Kuat dugaan telah terjadi pembiaran sistematis, bahkan tidak sedikit yang mencurigai adanya praktik kongkalikong antara oknum aparat dan pelaku tambang ilegal. Hal ini diperkuat dengan fakta bahwa aktivitas PETI ini telah berlangsung selama bertahun-tahun tanpa adanya upaya pemberantasan yang nyata.
“Kalau aktivitas ilegal bisa jalan terus di depan mata aparat, logikanya cuma dua dibekingi atau dibiarin. Dua-duanya sama parahnya,” tegas Direktur Wahana Lingkungan Hidup (WALHI) Sumatera Barat.
Selain kerusakan lingkungan, aktivitas PETI juga membawa dampak sosial yang serius. Anak-anak bermain di dekat limbah tambang, lahan pertanian tercemar, dan konflik sosial mulai muncul akibat perebutan lahan dan ketimpangan ekonomi yang ditimbulkan. Di kawasan Tombang ini banyak pendatang atau pemukim baru jumlahnya sekitar 150 KK. Mereka membangun pondok pekerja, rumah hunian baru. Masuk kawasan ini dijaga ketat oleh penjaga tambang. Wartawan atau LSM masuk lokasi maka ponsel diamankan penjaga tambang disimpan atau dipegang oleh penjaga tambang. Wartawan atau LSM tak boleh memotret lokasi tambang.
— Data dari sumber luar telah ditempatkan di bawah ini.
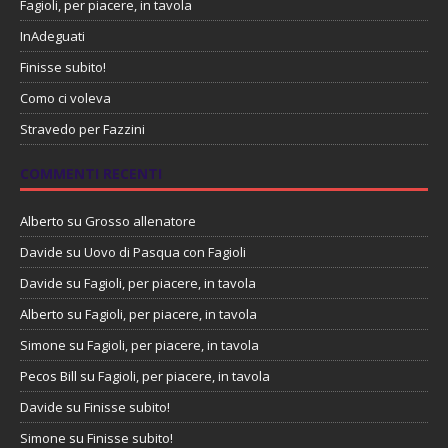
Fagioli, per piacere, in tavola
InAdeguati
Finisse subito!
Como ci voleva
Stravedo per Fazzini
COMMENTI RECENTI
Alberto
su
Grosso allenatore
Davide
su
Uovo di Pasqua con Fagioli
Davide
su
Fagioli, per piacere, in tavola
Alberto
su
Fagioli, per piacere, in tavola
Simone
su
Fagioli, per piacere, in tavola
Pecos Bill
su
Fagioli, per piacere, in tavola
Davide
su
Finisse subito!
Simone
su
Finisse subito!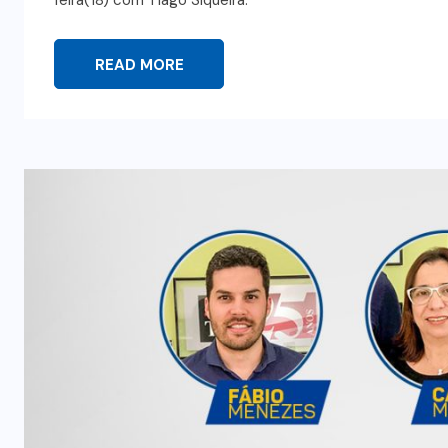
READ MORE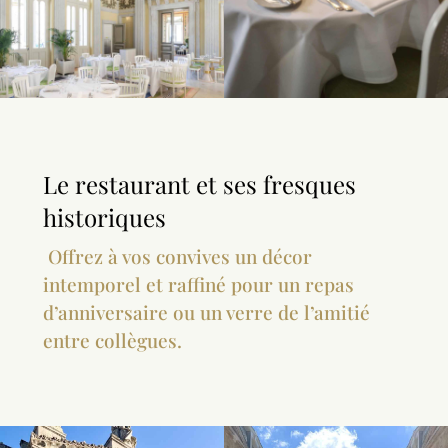
Le restaurant et ses fresques
historiques
Offrez à vos convives un décor
intemporel et raffiné pour un repas
d’anniversaire ou un verre de l’amitié
entre collègues.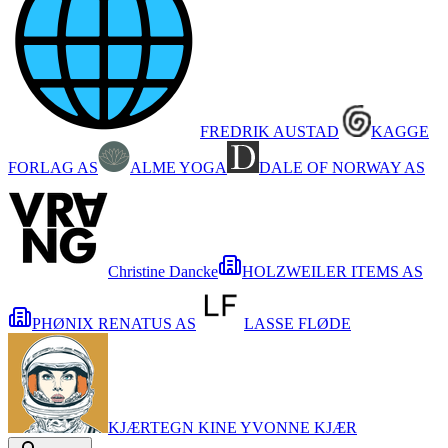
FREDRIK AUSTAD
KAGGE
FORLAG AS
ALME YOGA
DALE OF NORWAY AS
Christine Dancke
HOLZWEILER ITEMS AS
PHØNIX RENATUS AS
LASSE FLØDE
KJÆRTEGN KINE YVONNE KJÆR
Di Pasaman Barat bahkan menyebut penegakan hukum di wilayah ini telah “mati suri.” Mereka menuntut Mabes Polri untuk segera turun tangan, melakukan audit menyeluruh terhadap kinerja Polda Sumatera Barat dan Polres Pasaman Barat, Polsek Talamau serta mengevaluasi aparat yang diduga melakukan pembiaran terhadap kejahatan lingkungan.
Desakan masyarakat pun menguat. Sejumlah tokoh masyarakat dan aktivis lingkungan secara terbuka menuntut pencopotan Kapolres Pasaman Barat jika tidak ada tindakan nyata terhadap aktivitas tambang ilegal tersebut.
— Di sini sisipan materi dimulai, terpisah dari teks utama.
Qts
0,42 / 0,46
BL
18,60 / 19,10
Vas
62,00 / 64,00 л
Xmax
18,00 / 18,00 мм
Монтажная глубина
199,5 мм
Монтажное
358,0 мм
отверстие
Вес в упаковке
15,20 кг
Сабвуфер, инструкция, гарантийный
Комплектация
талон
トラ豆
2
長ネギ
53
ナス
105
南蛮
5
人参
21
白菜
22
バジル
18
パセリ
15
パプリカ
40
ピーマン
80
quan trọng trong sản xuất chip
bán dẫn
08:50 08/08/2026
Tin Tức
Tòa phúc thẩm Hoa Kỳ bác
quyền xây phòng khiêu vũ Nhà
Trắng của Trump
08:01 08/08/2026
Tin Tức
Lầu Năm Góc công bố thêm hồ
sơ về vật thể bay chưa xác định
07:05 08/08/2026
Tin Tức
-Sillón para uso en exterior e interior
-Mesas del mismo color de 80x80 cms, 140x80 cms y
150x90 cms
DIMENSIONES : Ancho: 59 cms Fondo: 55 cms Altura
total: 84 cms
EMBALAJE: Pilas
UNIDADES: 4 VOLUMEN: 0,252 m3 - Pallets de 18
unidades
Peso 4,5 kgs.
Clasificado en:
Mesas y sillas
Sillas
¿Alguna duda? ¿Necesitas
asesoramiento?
“Kami sudah cukup bersabar. Jika aparat tidak bisa menegakkan hukum, maka mereka tidak layak duduk di kursi penegak hukum. Kami minta Kapolri segera copot Kapolres jika tidak mampu memberantas tambang ilegal ini,” tegas tokoh pemuda.
Tambang emas ilegal bukan sekadar pelanggaran administratif ini adalah kejahatan lingkungan dan sosial yang harus ditindak dengan keras. Diamnya aparat bukan hanya bentuk kelalaian, tetapi juga pengkhianatan terhadap sumpah jabatan dan amanah rakyat.
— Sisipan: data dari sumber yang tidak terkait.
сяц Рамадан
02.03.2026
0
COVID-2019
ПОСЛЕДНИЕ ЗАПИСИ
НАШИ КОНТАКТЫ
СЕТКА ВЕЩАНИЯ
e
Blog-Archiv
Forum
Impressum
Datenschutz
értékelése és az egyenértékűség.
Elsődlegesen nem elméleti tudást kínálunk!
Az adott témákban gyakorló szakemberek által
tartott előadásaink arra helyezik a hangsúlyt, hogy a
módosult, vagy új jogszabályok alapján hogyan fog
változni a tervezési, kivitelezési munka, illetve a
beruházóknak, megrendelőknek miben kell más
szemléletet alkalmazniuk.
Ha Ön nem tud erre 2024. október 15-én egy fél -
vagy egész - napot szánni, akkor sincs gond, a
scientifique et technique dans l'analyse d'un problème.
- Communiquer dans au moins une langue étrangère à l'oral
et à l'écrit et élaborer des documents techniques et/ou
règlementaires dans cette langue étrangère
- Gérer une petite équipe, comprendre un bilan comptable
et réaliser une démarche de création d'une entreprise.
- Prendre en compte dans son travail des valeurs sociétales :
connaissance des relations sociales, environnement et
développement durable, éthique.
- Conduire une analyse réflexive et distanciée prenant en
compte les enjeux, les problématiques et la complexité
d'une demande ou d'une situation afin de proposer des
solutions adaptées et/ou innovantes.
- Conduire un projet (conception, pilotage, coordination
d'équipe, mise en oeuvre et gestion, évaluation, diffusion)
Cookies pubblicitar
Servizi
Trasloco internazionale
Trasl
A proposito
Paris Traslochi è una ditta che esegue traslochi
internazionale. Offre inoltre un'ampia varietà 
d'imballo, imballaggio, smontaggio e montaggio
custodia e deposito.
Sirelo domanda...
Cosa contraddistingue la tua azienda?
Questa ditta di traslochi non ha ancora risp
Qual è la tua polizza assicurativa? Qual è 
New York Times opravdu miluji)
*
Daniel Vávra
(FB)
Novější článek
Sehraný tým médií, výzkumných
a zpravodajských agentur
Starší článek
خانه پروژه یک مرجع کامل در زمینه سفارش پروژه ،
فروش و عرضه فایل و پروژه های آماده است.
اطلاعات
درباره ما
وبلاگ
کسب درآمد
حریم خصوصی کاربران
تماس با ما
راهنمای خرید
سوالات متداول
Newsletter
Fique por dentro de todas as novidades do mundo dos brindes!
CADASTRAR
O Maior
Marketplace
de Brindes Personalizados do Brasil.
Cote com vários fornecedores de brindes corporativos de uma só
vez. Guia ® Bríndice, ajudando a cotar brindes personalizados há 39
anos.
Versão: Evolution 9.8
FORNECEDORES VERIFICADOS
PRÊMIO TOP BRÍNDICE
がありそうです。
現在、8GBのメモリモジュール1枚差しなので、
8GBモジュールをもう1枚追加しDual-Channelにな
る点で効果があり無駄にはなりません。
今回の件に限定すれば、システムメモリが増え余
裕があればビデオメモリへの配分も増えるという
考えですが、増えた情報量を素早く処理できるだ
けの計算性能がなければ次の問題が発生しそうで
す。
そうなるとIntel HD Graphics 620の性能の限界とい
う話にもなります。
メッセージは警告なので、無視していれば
Sudah saatnya pemerintah pusat dan Kapolri, juga bahkan Komisi III DPR RI menyoroti serius kasus ini. Hukum tidak boleh kalah oleh mafia PETI.
Sanksi Pidana
Tim Investigasi DPP TOPAN RI Wilayah Sumbagut, Rahman menegaskan ada sanksi pidana untuk penambang emas tanpa izin (PETI) karena dianggap melanggar hukum, dengan ancaman hukuman penjara paling lama 5 tahun dan denda hingga Rp100 miliar berdasarkan Pasal 158 UU No. 3/2020 tentang Pertambangan Mineral dan Batubara. Kegiatan ini dianggap ilegal karena sumber daya alam mineral adalah milik negara dan setiap kegiatan penambangan harus memiliki izin resmi dari pemerintah, seperti IUP, IUPK, atau IPR.
Sanksi pidana, Pidana penjara: Paling lama 5 tahun. Denda: Paling banyak Rp100.000.000.000,00 (seratus miliar rupiah). Dasar hukum Undang-Undang (UU) Nomor 3/2020: Mengubah UU Nomor 4/2009 tentang Pertambangan Mineral dan Batubara (UU Minerba).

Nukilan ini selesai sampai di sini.